**What the task asks:**
Word for word, and without a single picture, repeat the entries.
*** Opening Input records ***
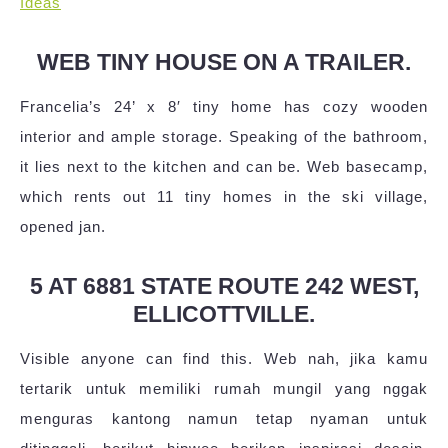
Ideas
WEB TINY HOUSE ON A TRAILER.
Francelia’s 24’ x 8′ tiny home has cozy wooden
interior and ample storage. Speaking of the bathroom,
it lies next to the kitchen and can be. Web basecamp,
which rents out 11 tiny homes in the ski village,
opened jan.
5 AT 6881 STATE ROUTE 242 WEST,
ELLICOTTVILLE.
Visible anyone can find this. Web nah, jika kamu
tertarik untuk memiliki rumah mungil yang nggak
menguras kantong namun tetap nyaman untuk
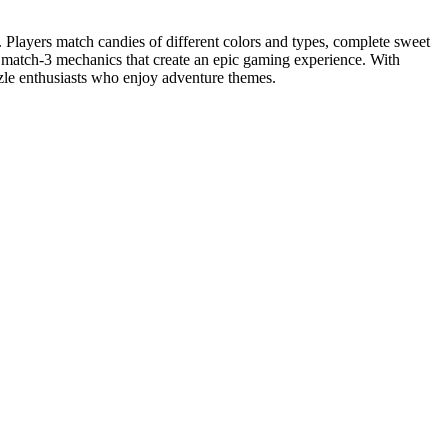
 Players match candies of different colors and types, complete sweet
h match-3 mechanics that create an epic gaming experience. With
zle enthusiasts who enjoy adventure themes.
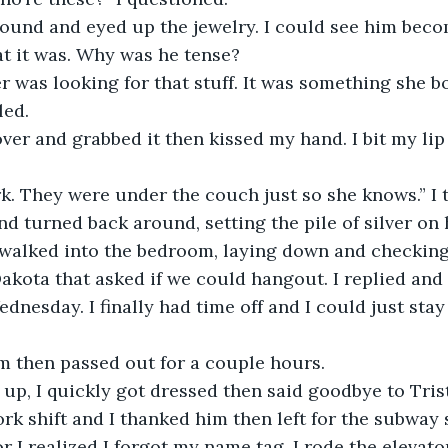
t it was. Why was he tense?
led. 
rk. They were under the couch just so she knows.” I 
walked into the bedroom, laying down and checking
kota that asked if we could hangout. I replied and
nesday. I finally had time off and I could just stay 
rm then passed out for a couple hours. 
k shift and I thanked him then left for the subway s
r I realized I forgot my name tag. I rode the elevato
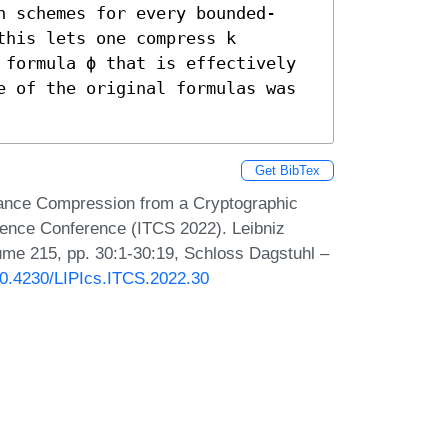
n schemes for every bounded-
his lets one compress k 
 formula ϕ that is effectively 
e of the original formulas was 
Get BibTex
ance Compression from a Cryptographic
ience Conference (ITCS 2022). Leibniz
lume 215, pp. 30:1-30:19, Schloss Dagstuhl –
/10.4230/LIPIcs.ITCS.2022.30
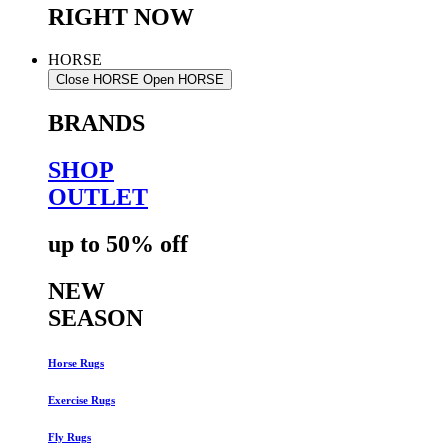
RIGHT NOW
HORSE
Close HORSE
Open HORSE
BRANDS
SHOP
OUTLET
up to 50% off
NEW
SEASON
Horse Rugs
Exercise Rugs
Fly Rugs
*** Closing Input records ***
**Output of the task:**
Ideas
WEB TINY HOUSE ON A TRAILER.
Francelia’s 24’ x 8′ tiny home has cozy wooden
interior and ample storage. Speaking of the bathroom,
it lies next to the kitchen and can be. Web basecamp,
which rents out 11 tiny homes in the ski village,
opened jan.
5 AT 6881 STATE ROUTE 242 WEST,
ELLICOTTVILLE.
Visible anyone can find this. Web nah, jika kamu
tertarik untuk memiliki rumah mungil yang nggak
menguras kantong namun tetap nyaman untuk
 Players match candies of different colors and types, complete sweet
h match-3 mechanics that create an epic gaming experience. With
zle enthusiasts who enjoy adventure themes.
t it was. Why was he tense?
led. 
rk. They were under the couch just so she knows.” I 
walked into the bedroom, laying down and checking
kota that asked if we could hangout. I replied and
nesday. I finally had time off and I could just stay 
rm then passed out for a couple hours. 
k shift and I thanked him then left for the subway s
r I realized I forgot my name tag. I rode the elevato
n schemes for every bounded-
his lets one compress k 
 formula ϕ that is effectively 
e of the original formulas was 
Get BibTex
ance Compression from a Cryptographic
ience Conference (ITCS 2022). Leibniz
lume 215, pp. 30:1-30:19, Schloss Dagstuhl –
/10.4230/LIPIcs.ITCS.2022.30
RIGHT NOW
HORSE
Close HORSE
Open HORSE
BRANDS
SHOP
OUTLET
up to 50% off
NEW
SEASON
Horse Rugs
Exercise Rugs
Fly Rugs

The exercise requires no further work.